Graduiertenkolleg 516
Kulturtransfer im europäischen Mittelalter

Johannes Frey

Spielräume des Erzählens. Figurenrede und Erzähltechniken im europäischen höfischen Roman

Johannes Frey Geschichten sind seit jeher zentraler Bestandteil kultureller Wissensvermittlung. Die unterschiedlichen Arten und Strukturen, in denen Menschen Geschichten erzählen, geben Aufschluss über deren Kultur, Denkweise und Weltsicht. In meiner Dissertation untersuche ich die Entwicklung des Erzählens im europäischen höfischen Roman (Iwein- und Tristan-Erzählungen) und damit die teilweise sehr verschiedenen Herangehensweisen an ein- und dieselbe Geschichte. Im Zentrum steht hierbei die Frage, ob und inwieweit die Form des Erzählens mit dem Stoff der Erzählung gewandert ist und inwiefern narrative Techniken der französischen Vorlagen von den deutschen, englischen und isländischen Wiedererzählern übernommen wurden. Das heißt: wie verändern sich Geschichten in anderen Kulturräumen, und wie verändern sich deren Erzählmuster, um fremde Geschichten erzählen zu können? Wie muss ein deutscher, und wie ein isländischer Autor seine Erzählgewohnheiten verändern, damit Sinn und Struktur einer französischen Erzählung dem Verständnishorizont des heimischen Publikums entsprechen und von diesem verstanden werden?

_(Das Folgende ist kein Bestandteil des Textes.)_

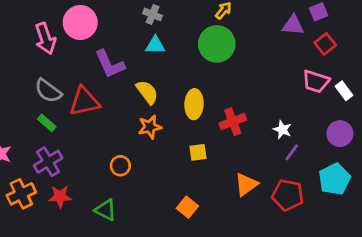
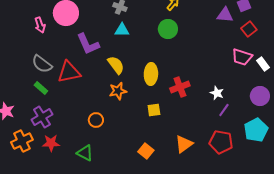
pink arrow: (45, 39) -> (40, 25), size x0.7
green circle: (217, 44) -> (168, 29), size x0.7
orange triangle: (246, 184) -> (184, 144), moved

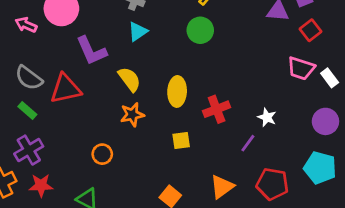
pink arrow: (40, 25) -> (26, 25), turned 133
cyan triangle: (122, 30) -> (138, 32), turned -35
purple line: (224, 110) -> (248, 143), moved
cyan pentagon: (256, 130) -> (320, 168), turned -30

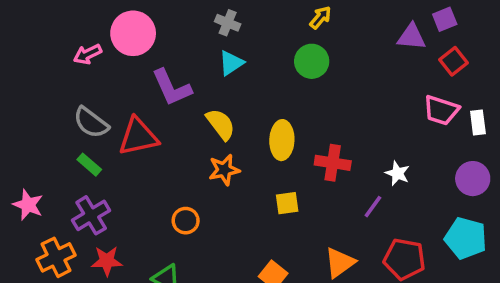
pink arrow: (26, 25) -> (88, 54), turned -50
white rectangle: (330, 78) -> (478, 123), turned 30
red cross: (217, 109) -> (333, 163), turned 30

Meine Untersuchung konzentriert sich auf die Mikrostrukturen des (Wieder-)Erzählens, insbesondere die narrativen Funktionen der Figurenrede im Textgefüge der Geschichte. Sie analysiert das narratologische Verhältnis zwischen Figurenrede und Erzählerbericht und vergleicht die Art und Weise, in der die Dichter ihre Figuren für textbedingte Zwecke (Handlungsmotivation, Textaufbau und -entwicklung) und Erzählarbeit (Beschreibungen, Erklärung sinnstiftender Hintergründe und Zusammenhänge) verwenden.

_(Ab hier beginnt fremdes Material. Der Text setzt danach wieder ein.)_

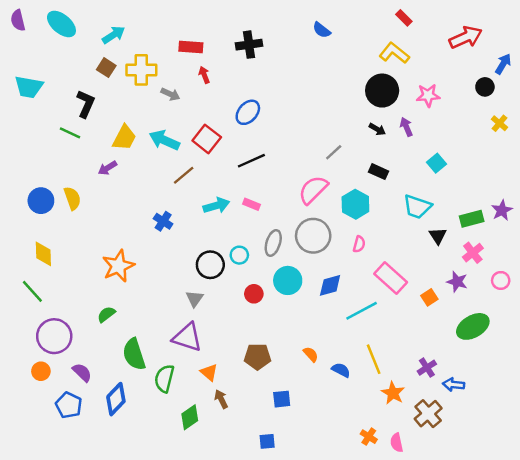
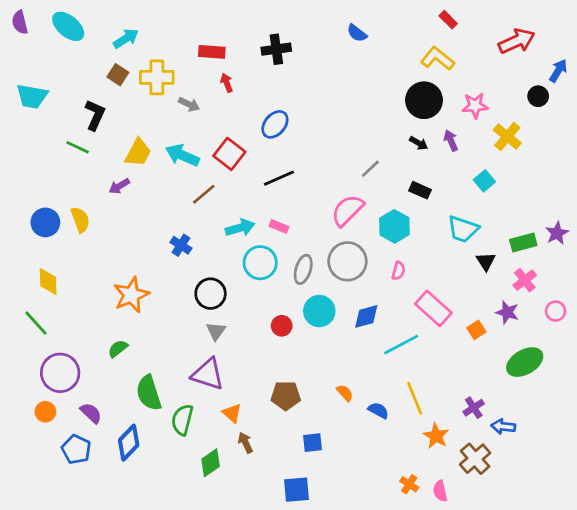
yellow cross: (499, 123) -> (507, 136), moved, size x1.5
cyan circle: (239, 255) -> (260, 263), moved, size x1.6
black circle: (210, 265) -> (211, 294), moved
blue square: (267, 441) -> (296, 490), size x1.5

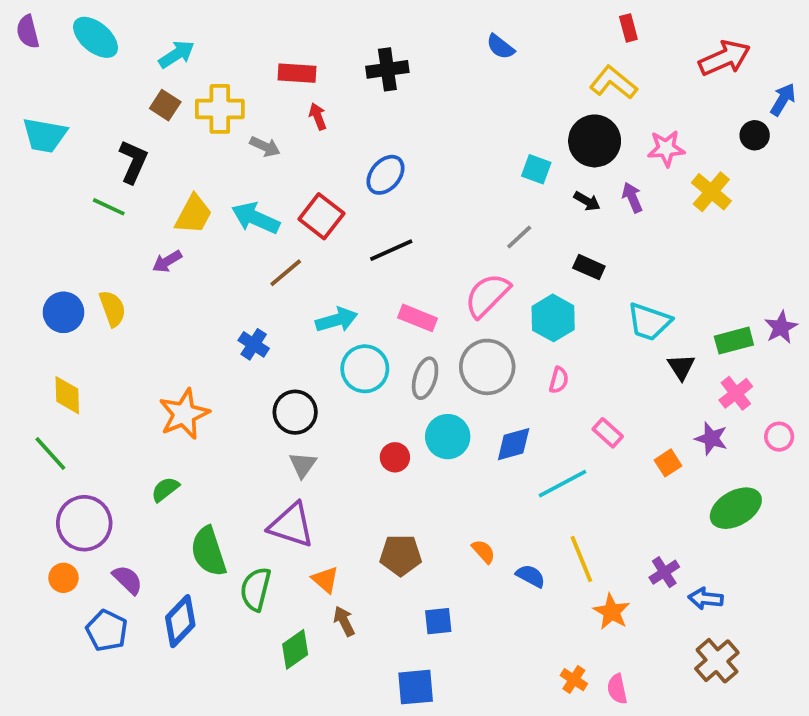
red rectangle: (448, 20) -> (628, 28), turned 30
cyan square: (484, 181) -> (536, 169), moved, turned -30
pink rectangle: (279, 226) -> (418, 318), moved, size x1.4
pink rectangle: (433, 308) -> (608, 433), size x0.6
brown cross: (475, 459) -> (717, 661), moved

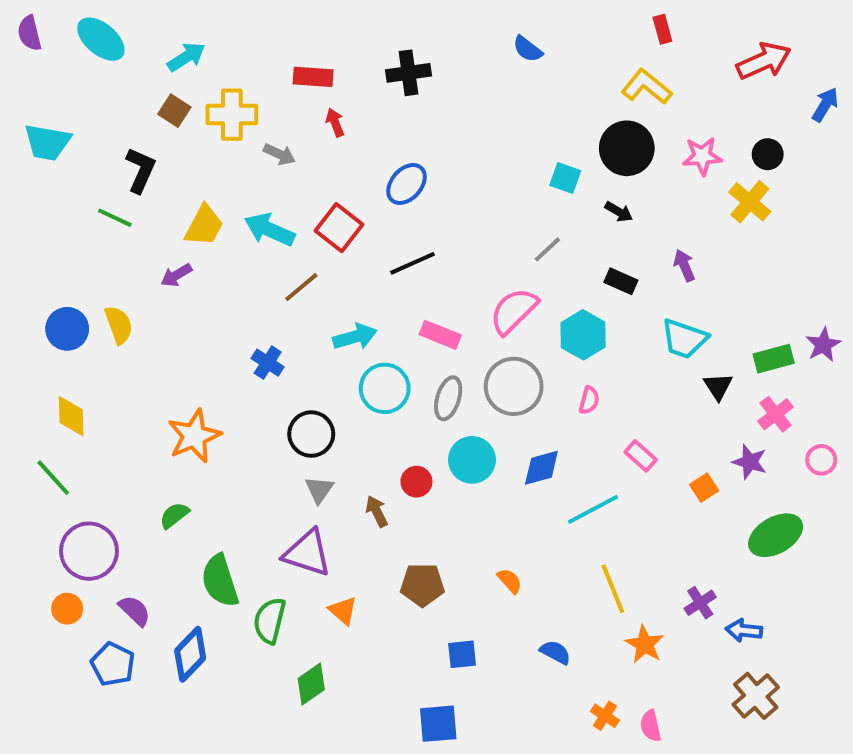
black circle: (755, 135) -> (768, 154), moved
purple arrow: (632, 197) -> (684, 265), moved
blue semicircle: (531, 576) -> (555, 652), moved
brown arrow: (344, 621) -> (377, 511), moved

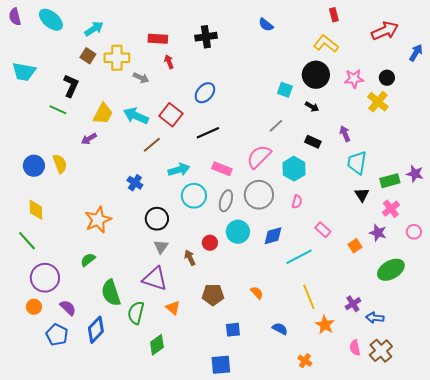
cyan trapezoid: (684, 339) -> (357, 163), moved, turned 80
purple star: (823, 345) -> (415, 174), turned -30
pink semicircle: (651, 726) -> (355, 348), moved

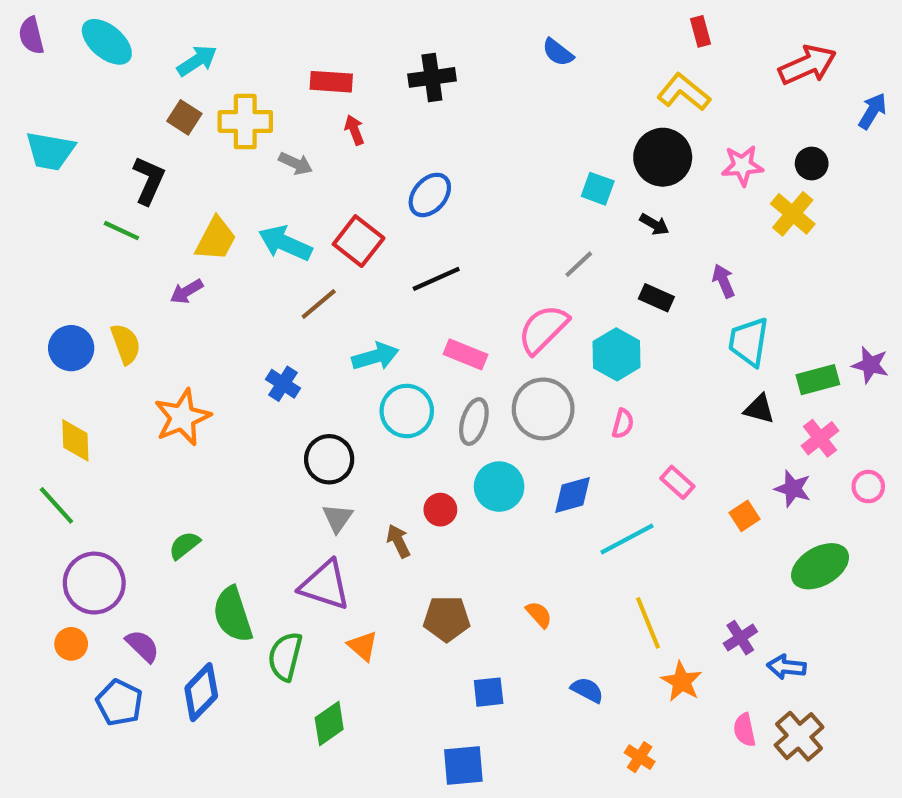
black triangle: (362, 195) -> (759, 409), turned -42
orange star: (98, 220) -> (182, 417), moved

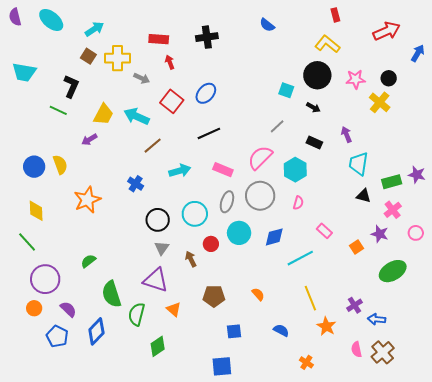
red square: (359, 241) -> (172, 101), moved
cyan circle: (407, 411) -> (195, 214), moved

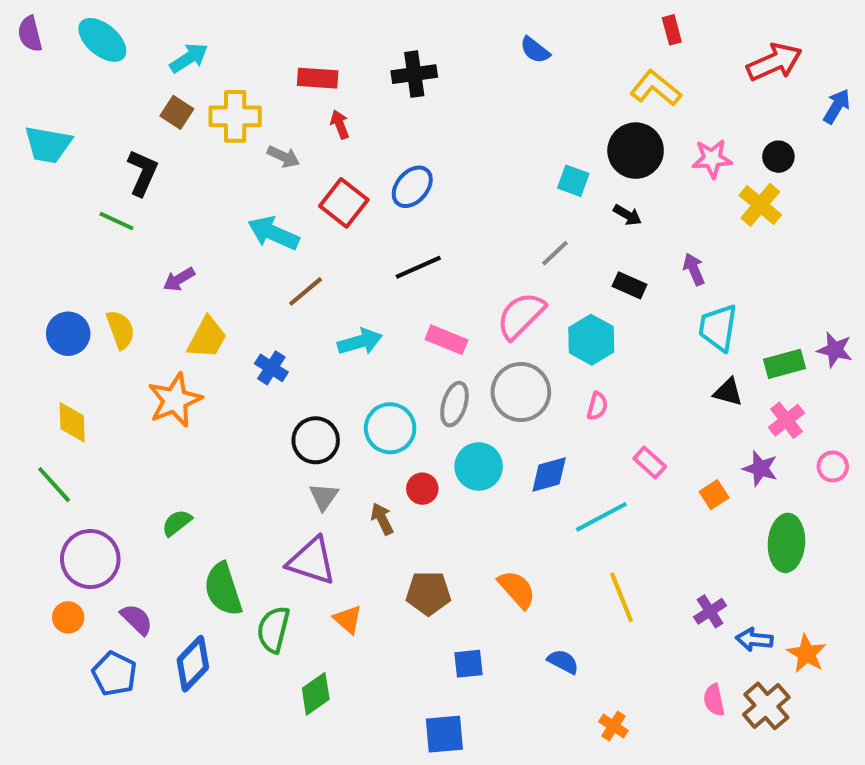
yellow trapezoid: (103, 114) -> (207, 338), moved
green ellipse: (393, 271) -> (786, 543), turned -56
orange semicircle: (258, 294) -> (517, 589), size x1.5
orange star: (326, 326) -> (807, 654), moved

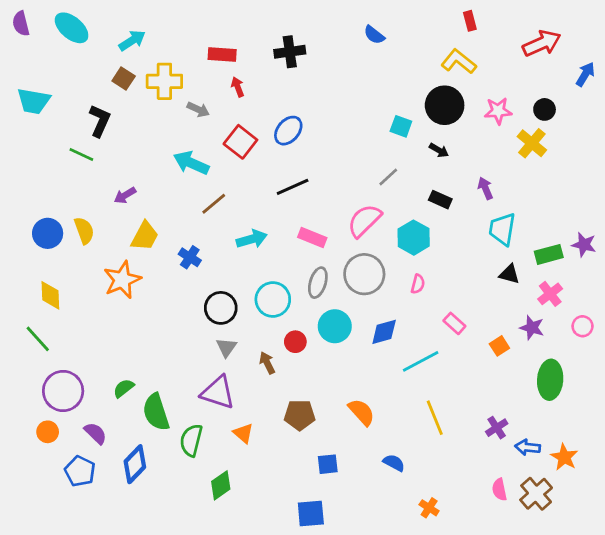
green semicircle: (177, 523) -> (124, 388), moved

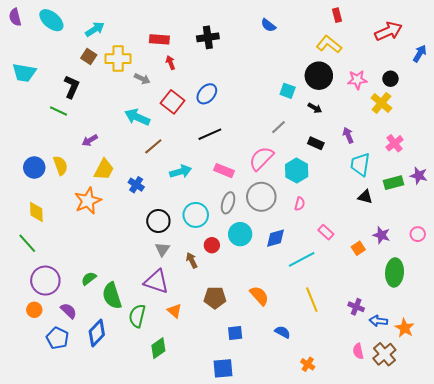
pink cross: (550, 294) -> (395, 143), moved
purple cross: (497, 428) -> (356, 307), turned -35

Einhergehend mit den unterschiedlichen Erzählzielen der Dichter zeigt sich, wie verschieden eine inhaltlich gleiche Geschichte erzählt werden kann. Dies beschränkt sich keineswegs auf offenkundige Veränderungen wie die Übersetzung der altfranzösischen Endreimpaardichtung in altnordische Prosaerzählung, sondern erstreckt sich auf den Gebrauch des Reimes (als kommentierter Übergang bei Chrétien bzw. als Zeichen des Abschlusses bei Hartmann), auf den narrativen Status der Figuren (als eigenständige Informationsvermittler bei Chrétien im Gegensatz zum alleinwissenden Erzähler bei Hartmann) oder die Verwendung bestimmter Motive und Bildlichkeiten für erzählstrategisch vollkommen unterschiedliche Ziele. Die Untersuchung wird die verschiedenen Erzählstile zunächst klar voneinander abgrenzen und dann versuchen, Gemeinsamkeiten der Erzähler eines Sprachraumes bzw. Eigenheiten des europäischen Phänomens 'Artusliteratur' zu bestimmen. Sie wird Aufschluss darüber geben, welche Erzähltechniken Hartmann von Chrétien bzw. Gottfried oder Bruder Robert von Thomas übernommen (in einigen Fällen wohl auch gelernt) haben, und wo und warum sie sich den Vorgaben der Vorlagen verweigerten.